Yeah—when I was a baby, we lived in Colorado, but I don’t remember. My mama got a picture of me by s
ome mountains—that’s pretty much the only proof I got of living there. Guess that’s why I like reading so much—can just leave this place if I want to and don’t even have to get on a bus or plane to go.
You got a lot of friends here? I asked. Maybe because I wanted to be her only friend. Maybe because I was afraid she could just disappear into all her friends and leave me standing.
But Kaylee shook her head. I cheer. I got people who cheer with me. But since we’re so far from town, mostly, aside from cheering, I stay home. People call this part of Galilee the country. Not like Galilee’s that big, but where we are is still far away from everything.
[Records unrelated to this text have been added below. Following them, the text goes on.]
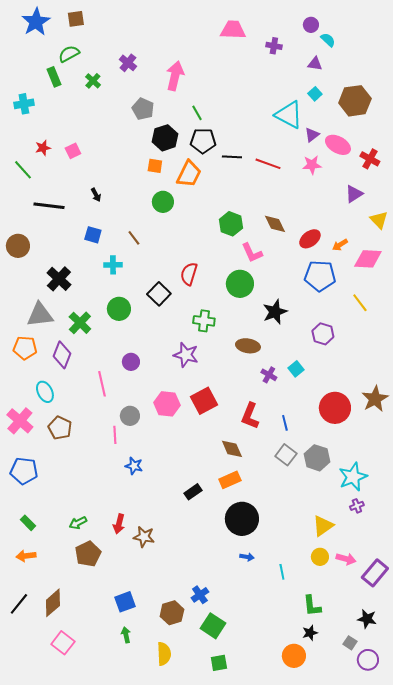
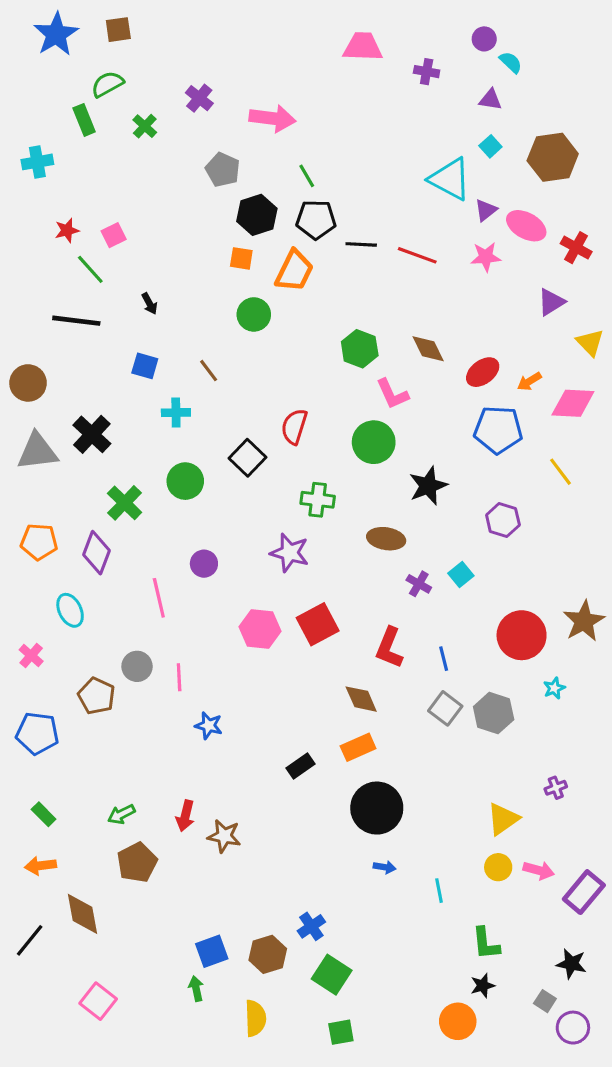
pink arrow: (175, 76) -> (272, 118), turned 84
green line: (23, 170) -> (90, 269), moved
gray triangle: (40, 315) -> (37, 451), moved
gray circle: (130, 416) -> (137, 666), moved
pink cross: (20, 421) -> (31, 655), size x0.6
brown pentagon: (60, 428) -> (97, 696), moved
cyan star: (353, 477) -> (554, 688), moved, size x0.5
blue square: (125, 602) -> (212, 951), moved
brown diamond: (53, 603) -> (83, 914), moved, turned -60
Cheering? I asked. Like a cheerleader?
Kaylee nodded. There’s tryouts at the end of the month—for next season. I bet you’d make the team easy.
You think?
Kaylee smiled. Yeah. All you need is a big mouth—the routines come easy.
This big enough? I opened my mouth wide, and Kaylee laughed.
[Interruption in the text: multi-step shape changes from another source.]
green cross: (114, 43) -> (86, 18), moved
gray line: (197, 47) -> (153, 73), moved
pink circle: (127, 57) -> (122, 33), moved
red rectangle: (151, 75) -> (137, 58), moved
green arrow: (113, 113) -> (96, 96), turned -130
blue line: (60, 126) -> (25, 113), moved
Looks big enough to me. Least big as mine.
Good. Then I guess I’ll be trying out.
After that, we just sat there smiling, staring out at nothing. Galilee’s a quiet town—just farms out by us. In town, there’s just a Walmart, a Payless, a Dollar Store, and the supermarket. Once you pass those, you’re not in Galilee anymore, and the road you’re on turns into highway, taking you west toward Colorado and Wyoming and east toward Illinois and Ohio. Me and Kaylee watched a car drive down the street, listened to the sound of a train whistle blowing far off.
I’m not staying out here in the country past high school, Kaylee said. You can come with me if you want. Maybe California. Or Texas. Someplace big and far away. She looked at me. If we end up being friends, I mean.
M’lady used to ask me, Who will stand beside you with the Lord? For a long time I didn’t know what she was talking about, and I used to say, Angels.